Hostility in a Hostel

So I recently went to Ljubljana, on my first-ever solo trip. I had a challenging but beautiful weekend, with one good story: my hostel roommate. In my four-bed dorm, the only other person (on the bottom bunk to my top bunk, as it were) was an older European gentleman. How old, you ask? Well, I answer… I have no idea. I’m terrible at telling ages. I’ve best described it as, “If we were dating, he’s the older than me that people would say ‘Whooaaa,’ but not SO old that they would be like ‘WHOAAA!” Make sense?

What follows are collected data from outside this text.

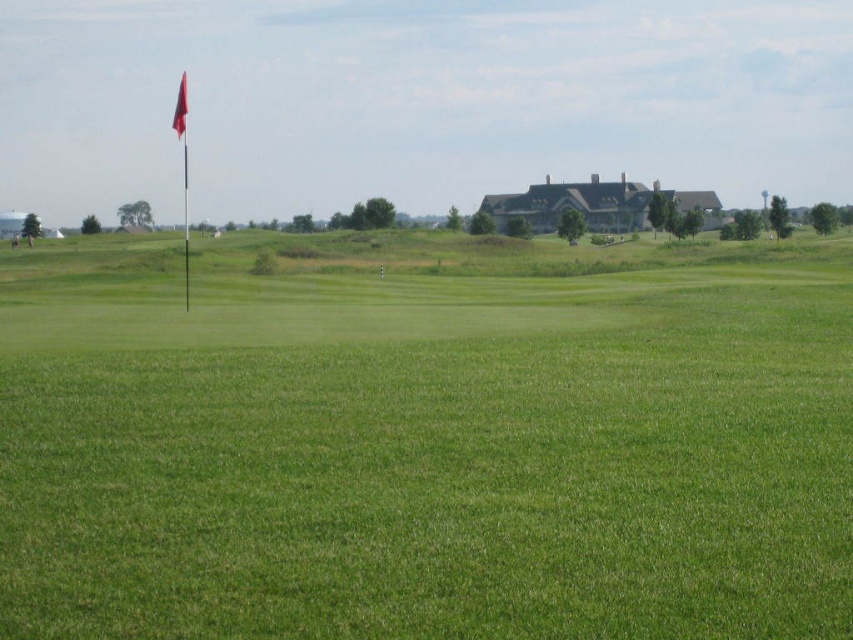 Who is positioned more to the right, metallic flag pole at upper left or red fabric flag at upper left?

metallic flag pole at upper left

Is point (183, 154) in front of point (183, 84)?

Yes, point (183, 154) is closer to viewer.

Image resolution: width=853 pixels, height=640 pixels. I want to click on metallic flag pole at upper left, so click(184, 220).

Is the position of green grass at center more distant than that of metallic flag pole at upper left?

No.

Is point (386, 506) farther from viewer compared to point (183, 184)?

No.

Identify the location of green grass at center. This screenshot has height=640, width=853. (425, 438).

Describe the element at coordinates (425, 438) in the screenshot. I see `green grass at center` at that location.

Between point (364, 605) and point (177, 104), which one is positioned behind?

The point (177, 104) is behind.

Locate an element on the screen. This screenshot has width=853, height=640. green grass at center is located at coordinates (425, 438). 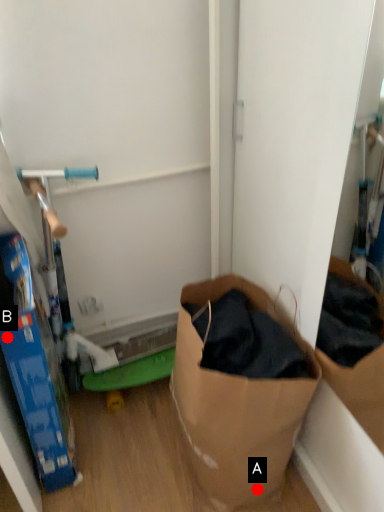 Question: Two points are circled on the image, labeled by A and B beside each circle. Which of the following is the closest to the observer?

Choices:
 (A) A is closer
 (B) B is closer

Answer: (B) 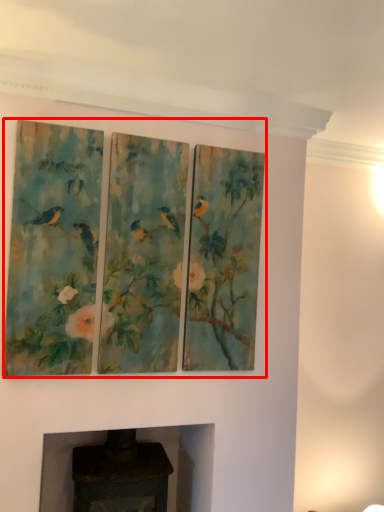 Question: From the image's perspective, what is the correct spatial relationship of oil painting (annotated by the red box) in relation to fireplace?

Choices:
 (A) below
 (B) above

Answer: (B) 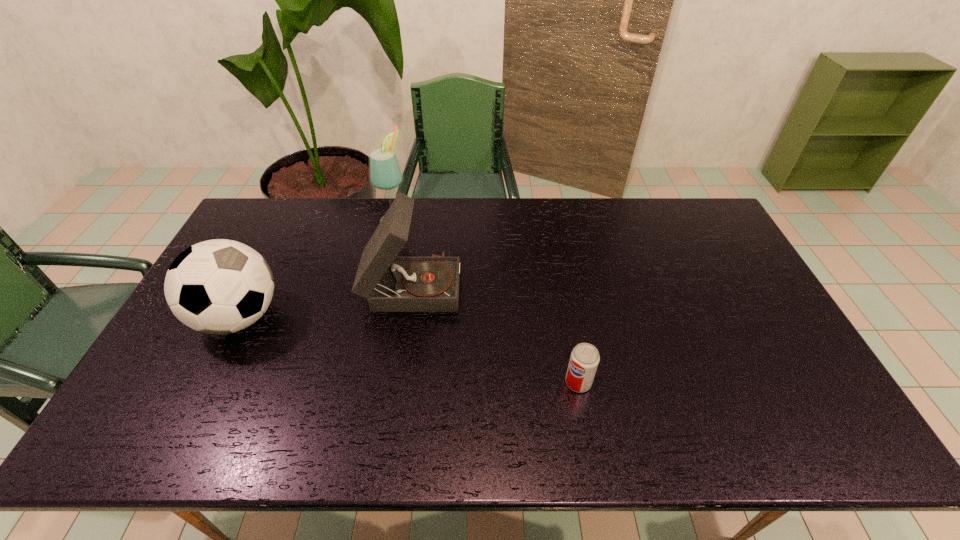 Where is `empty space between the farthest object and the rightmost object`? The image size is (960, 540). empty space between the farthest object and the rightmost object is located at coordinates (487, 301).

I want to click on free space between the tallest object and the leftmost object, so click(317, 268).

Find the location of `vacant region between the second shortest object and the alcohol`. vacant region between the second shortest object and the alcohol is located at coordinates (317, 268).

Image resolution: width=960 pixels, height=540 pixels. What are the coordinates of `free point between the phonograph_record and the soda` in the screenshot? It's located at (495, 333).

Find the location of a particular element. Image resolution: width=960 pixels, height=540 pixels. free space between the rightmost object and the phonograph_record is located at coordinates (495, 333).

Find the location of a particular element. The image size is (960, 540). vacant region between the soccer ball and the soda is located at coordinates (409, 350).

Locate which object ranks in proximity to the phonograph_record. Please provide its 2D coordinates. Your answer should be formatted as a tuple, i.e. [(x, y)], where the tuple contains the x and y coordinates of a point satisfying the conditions above.

[(385, 173)]

Identify which object is located as the nearest to the leftmost object. Please provide its 2D coordinates. Your answer should be formatted as a tuple, i.e. [(x, y)], where the tuple contains the x and y coordinates of a point satisfying the conditions above.

[(390, 284)]

The width and height of the screenshot is (960, 540). What are the coordinates of `vacant space that satisfies the following two spatial constraints: 1. on the back side of the rightmost object; 2. on the front-facing side of the phonograph_record` in the screenshot? It's located at (561, 284).

Where is `vacant space that satisfies the following two spatial constraints: 1. on the main logo of the soda; 2. on the left side of the second shortest object`? Image resolution: width=960 pixels, height=540 pixels. vacant space that satisfies the following two spatial constraints: 1. on the main logo of the soda; 2. on the left side of the second shortest object is located at coordinates (207, 382). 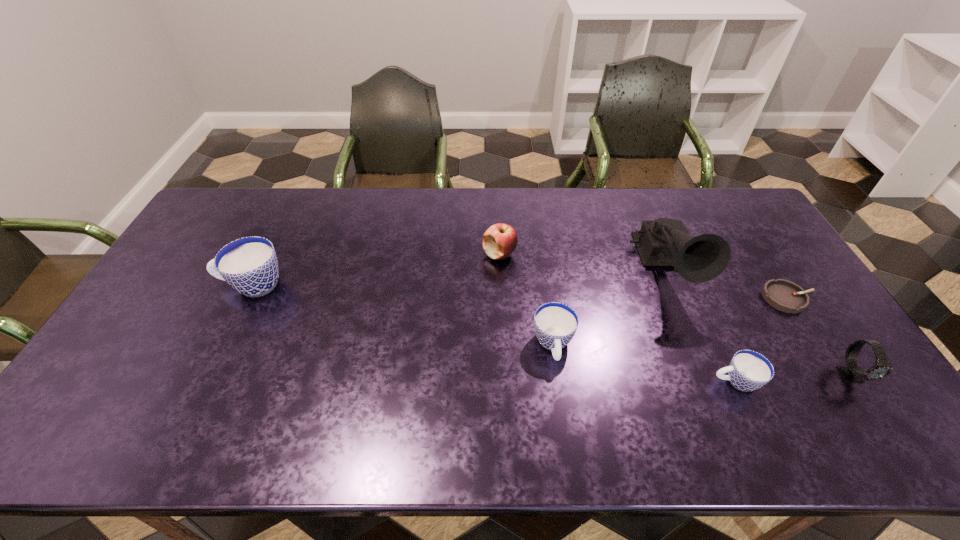 Locate an element on the screen. free region at the far right corner of the desktop is located at coordinates (700, 197).

Locate an element on the screen. The height and width of the screenshot is (540, 960). free space between the sixth object from right to left and the watch is located at coordinates (676, 314).

Image resolution: width=960 pixels, height=540 pixels. Identify the location of vacant area that lies between the watch and the fifth tallest object. (x=702, y=360).

You are a GUI agent. You are given a task and a screenshot of the screen. Output one action in this format:
    pyautogui.click(x=<x>, y=<y>)
    Task: Click on the vacant area between the fifth object from right to left and the shortest cup
    This screenshot has height=540, width=960.
    Given the screenshot: What is the action you would take?
    pyautogui.click(x=644, y=363)

The image size is (960, 540). I want to click on free space between the second tallest cup and the tallest object, so click(x=610, y=307).

I want to click on vacant point located between the shortest cup and the shortest object, so click(x=761, y=340).

Where is `vacant area that lies between the watch and the ashtray`? The image size is (960, 540). vacant area that lies between the watch and the ashtray is located at coordinates (819, 336).

At what (x,y) coordinates should I click in order to perform the action: click on free space between the farthest cup and the apple. Please return your answer as a coordinate pair (x, y). The width and height of the screenshot is (960, 540). Looking at the image, I should click on (375, 269).

This screenshot has height=540, width=960. What are the coordinates of `vacant space in between the rightmost cup and the third shortest object` in the screenshot? It's located at (644, 363).

In order to click on vacant space in between the watch and the second cup from right to left in this screenshot , I will do `click(702, 360)`. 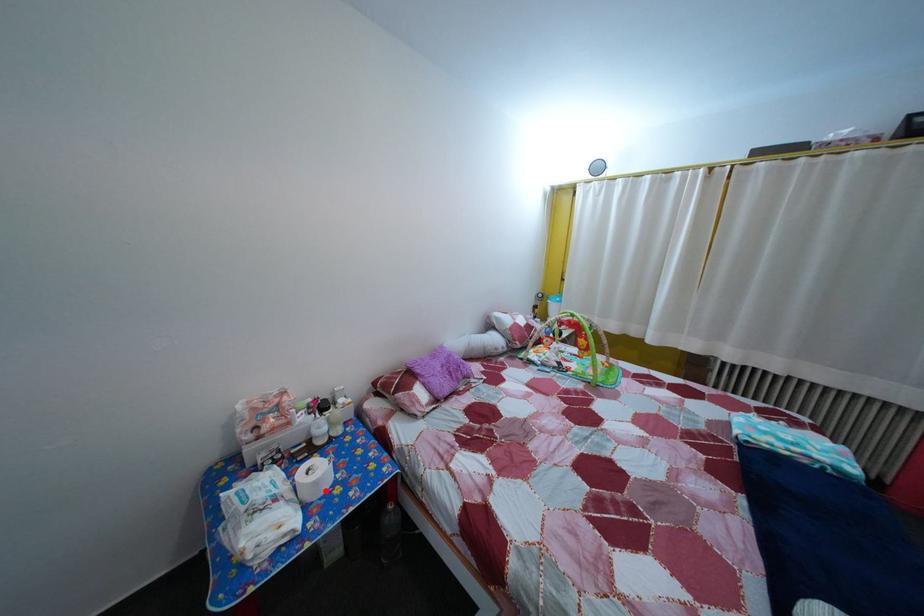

On the second night, I come bustling in at 9.45 and Grandpa is already asleep. I am initially psyched that he is asleep because a) I feel SO COOL being the last one (of two) in the hostel room, and b) now I can go to bed and not worry about when he is going to roll in and wake me up!

…And then I realize. My locker is a lockable drawer on the bottom of the bunk. All of my clothes and toiletries are in it. And the drawer is DIRECTLY – and I mean DIRECTLY, like three inches – below his sleeping head. If I were to crouch down at the drawer and slightly lean forward on the balls of my feet, we would be making out.

Next image: I’m awkwardly two feet away from my drawer, stretching my arm out and rummaging through blindly, just to avoid the awkward moment of him waking up to find my wonderful face literally three inches from his eyeballs. Thank you and goodnight.

This experience brought to mind some of my more interesting hostelmates throughout the years. And now, a compendium of some of the delights:

The Super Snorer: Oh, this one is commonplace but just fantastic. In the first hostel experience I share with Jenny and Molly, we discover that one of our roommates in Brussels was a strange recluse who spent the ENTIRE day on his bed looking at his phone, and the ENTIRE night snoring loudly. Come on, dude. If you know you’re a snorer, get a single room.

My delightful traveling partners

The Weird Couple: At our next hostel in Bruges, J, M, and I had three beds in a four bed hostel. We’re giggling away about something when our roommate comes in with his girlfriend. They are incredibly affronted to realize that they have apparently been put in two separate rooms and keep staring at us for an explanation. Sorry, dudes. There’s one twin bed left. Looks like you’re gonna have to keep it separate for a night since you get to bunk with the three best people you’ve ever met.

When we returned from dinner, it was to discover that he had constructed a little fort around his bed, where he and his girlfriend were sharing a twin bed… in the same room as three other girls. Uhhh whatever dude. Looks like you and your girlfriend BOTH get to enjoy the story about the time Molly lost all her teeth.

The Storer: Someone in Munich stored cheese in her locker. Overnight. That’s all, but isn’t it enough?

The Overly Familiar French Lady: The coup de grace of my strange hostel experiences. J, M, and I were at a hostel in Lyon with one of the least pleasant people on the planet. She was a weirdly old snorer who STILL insisted on staying in a hostel room, went to bed at 8.30pm and got VERY angry when others came in later (seriously – she pulled me aside in the common room to demand to know our schedule because we were being too noisy when we came in at 9.30 and, for some reason, needed the lights on), and was the NOISIEST PERSON in the morning. You know the type. OH and she also accused us of spilling liquid on her sweater. The scene: the window is open on a windy April day. A cup was on the windowsill. Her sweater was directly below that. What do YOU think happened? Yeah.

We finally prepare to roll out of town; after my morning ablutions, I swing by the room to pick up my bag, and she is standing there. Directly in the doorway. I politely try to slip past her, but she grabs my shoulder and says menacingly, ‘Ca va?’ in a very low, almost growling voice. (Now, she really just said it normally, but my friends and I have exaggerated the story so much in the succeeding days that it’s like the devil himself saying it.) I weakly smile in response, but she’s not done. She reaches over and kisses my cheek. I meekly accept it …. but she’s not done. She’s still holding on to me while she exposes her cheek to me and pats it, making it quite clear what she wants (even though I am not that kind of girl). I see no recourse but to kiss her back. It got weird.

Unfortunately for her, I had just rinsed my mouth so my chin was really wet. That’s what you get, lady.*

Lord only knows what kind of people I will come up against in Asia… at least it’s good blog fodder, eh?

The man’s fort in Bruges, the construction of which upset
Molly very much. You can’t make this stuff up.

*Yep, I stole this almost verbatim from my old blog. I just described it so amusingly the first time around!